Monday comes.  More orange juice, terrible hospital food (seriously…  Thank God for Anita’s parents bringing me KFC.  I can’t say that I wouldn’t have survived without it… But I also can’t say that I would have survived without it… You decide), and one final blow to the jugular.  The douchatalogist walks in with a smugness about him as if he had just accomplished some great feat.  Guess what?  The hospital is sending me home.  Yep.  They had brought my platelet count above 50,000 and they could now legally release me.  Doesn’t that sound great?  After an entire weekend of doctors telling me how dangerous my situation is and that any number of normal every day activities can lead to my death, now I get to go home and partake in those normal every day activities!  Hooray!

Needless to say (but I will), I am completely horrified by this news.  What kind of practice is this?  Scare the pants off the patient into believing anything beyond the hospital walls can kill him and then…  Release him beyond those hospital walls?!?  I am horrified while everyone else involved on my side is furious.  We don’t even get a say in the matter.  One of the doctors tries one last plea to UPENN to no avail.  With a platelet count above 50,000, no one even thinks my insurance would pay to have me transferred to UPENN because.. Well.. They legally don’t have to.  Ain’t our health system grand?  Of course, in hind sight nothing happened and everything worked out fine, but at the time, it was just absolutely infuriating. 

So, I am released.  A weekend sojourn to the Pocono Medical Center was concluded only to be followed by what I fear to be endless out patient testing at UPENN.  I toy with the idea of writing an email to Dr. Stadtmauer at UPENN asking (read:begging) him to admit me so that I (and whoever else.. or rather EVERYONE else involved) would not have to travel between either The Poconos and Philadelphia and/or my mother’s house in Somerset, NJ and Philadelphia.  Also, if I was going to be an outpatient, I would have to return to work and that would just have been a scheduling nightmare.  And for what it’s worth, I just wanted this whole thing to be over.  Spending another who-knows-how-many days driving back and forth to UPENN to get whatever tests they wanted me to take would drive me crazy.  I just wanted to stay there, let them poke and prod me for however many days they deemed fit and have this be done with once and for all.  Through the grace of my job and my boss, I would be eligible for short term disability for up to six months (granted I didn’t think I’d need anywhere near that long) and not have to worry about my salary or losing my job.  It just seemed to make sense.  Let’s just hope Dr. Stadtmauer sees it the same way.
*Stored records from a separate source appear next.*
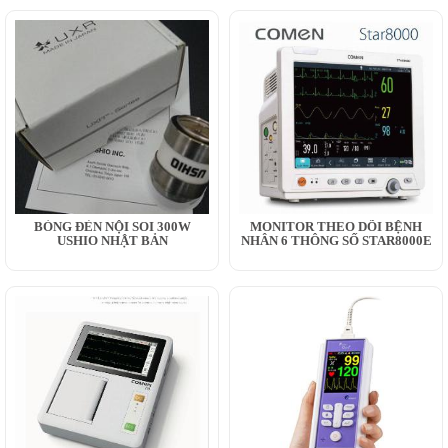
BÓNG ĐÈN NỘI SOI 300W
MONITOR THEO DÕI BỆNH
USHIO NHẬT BẢN
NHÂN 6 THÔNG SỐ STAR8000E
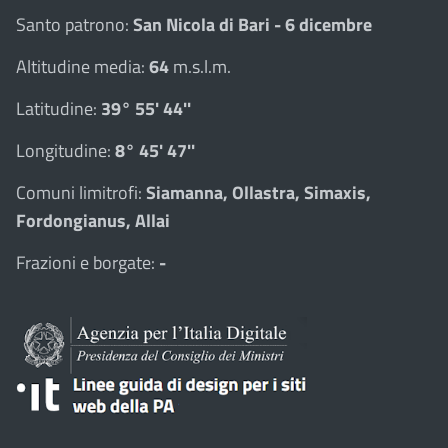
Santo patrono:
San Nicola di Bari - 6 dicembre
Altitudine media:
64
m.s.l.m.
Latitudine:
39° 55' 44''
Longitudine:
8° 45' 47''
Comuni limitrofi:
Siamanna, Ollastra, Simaxis,
Fordongianus, Allai
Frazioni e borgate:
-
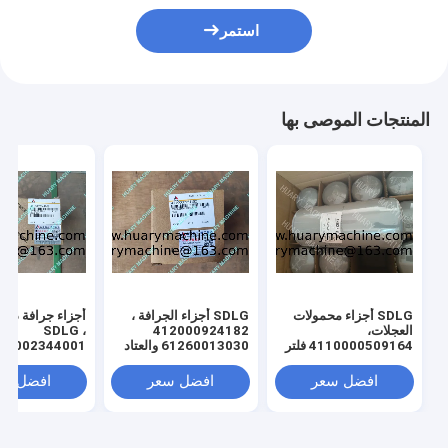
استمر
المنتجات الموصى بها
SDLG أجزاء محمولات
SDLG أجزاء الجرافة ،
أجزاء جرافة ذات
العجلات،
412000924182
SDLG ،
4110000509164 فلتر
61260013030 والعتاد
الزيت L958
متقاطع
افضل سعر
افضل سعر
افضل سع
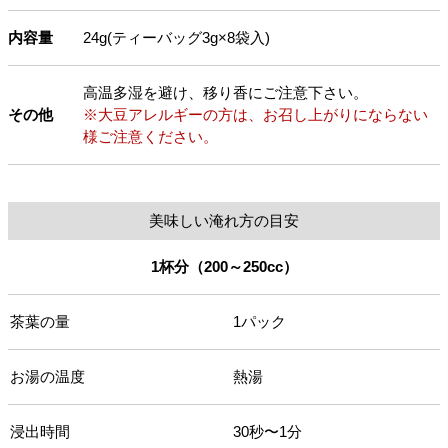
内容量
24g(ティーバッグ3g×8袋入)
高温多湿を避け、移り香にご注意下さい。
その他
※大豆アレルギーの方は、お召し上がりにならない
様ご注意ください。
美味しい淹れ方の目安
1杯分（200～250cc）
茶葉の量
1パック
お湯の温度
熱湯
浸出時間
30秒〜1分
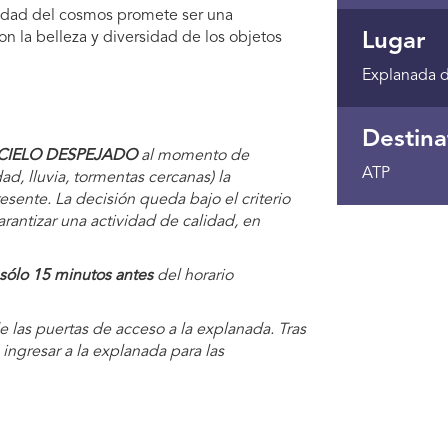
sidad del cosmos promete ser una
on la belleza y diversidad de los objetos
Lugar
Explanada d
Destina
CIELO DESPEJADO
al momento de
ATP
ad, lluvia, tormentas cercanas) la
resente. La decisión queda bajo el criterio
arantizar una actividad de calidad, en
sólo 15 minutos antes
del horario
de las puertas de acceso a la explanada. Tras
 ingresar a la explanada para las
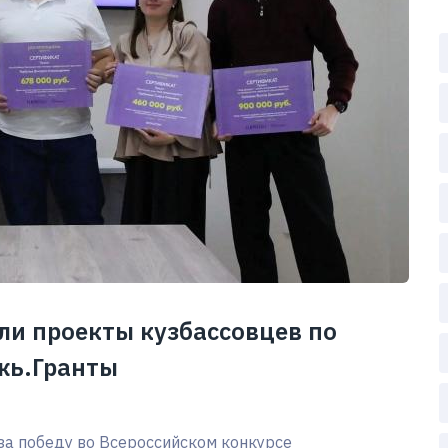
кли проекты кузбассовцев по
жь.Гранты
за победу во Всероссийском конкурсе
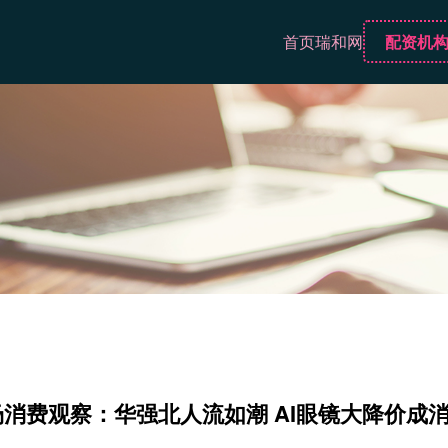
首页
瑞和网
配资机
场消费观察：华强北人流如潮 AI眼镜大降价成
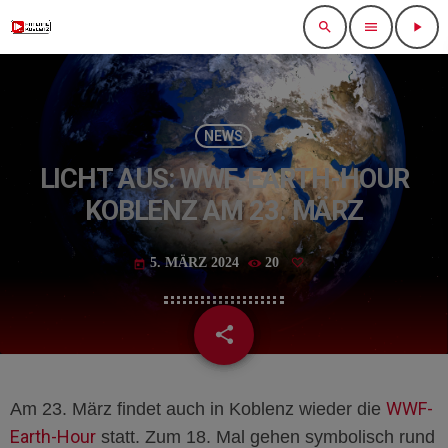
search
menu
play_arrow
NEWS
LICHT AUS: WWF-EARTH-HOUR
KOBLENZ AM 23. MÄRZ
5. MÄRZ 2024
20
today
share
email
WWF-
Am 23. März findet auch in Koblenz wieder die
Earth-Hour
statt. Zum 18. Mal gehen symbolisch rund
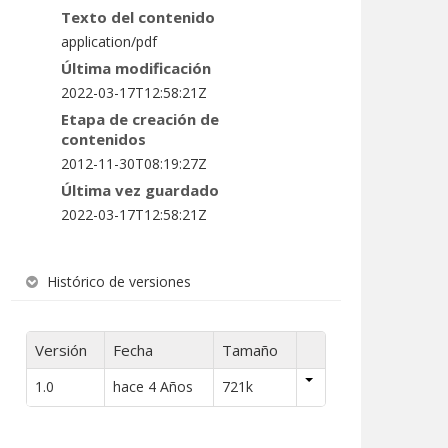
Texto del contenido
application/pdf
Última modificación
2022-03-17T12:58:21Z
Etapa de creación de
contenidos
2012-11-30T08:19:27Z
Última vez guardado
2022-03-17T12:58:21Z
Histórico de versiones
Versión
Fecha
Tamaño
1.0
hace 4 Años
721k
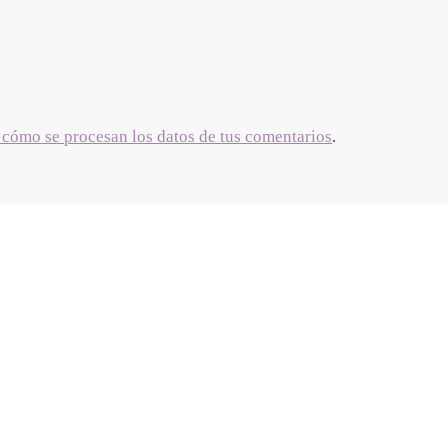
cómo se procesan los datos de tus comentarios
.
I write the email first thing when I get home.  If nothing else, with all the thoughts of danger swirling around my head, it feels good to be home.  It feels good to sleep in my own bed.  It feels good to be surrounded by my stuff and not tubes, dinging monitors, nurse call bells, and strangers in white lab coats.  Much to my amazement, the next day Dr. Stadtmauer replies to my email.  I wrote him a long plea trying to tug at his heart strings in explaining my situation and my frustration with my condition seemingly deteriorating.  The email must’ve translated to two and a half pages of whiny drivel.  Maybe even more.  I’m actually surprised he read it.  I wonder if he made it all the way through.  Thankfully, his reply was short and much more succinct.

He simply wrote that he remembered me and to bring my bag to my appointment as he was going to have me admitted to the hospital and we were going to get to the bottom of this starting that following Wednesday (7/15/09) at 12:00pm.  Success.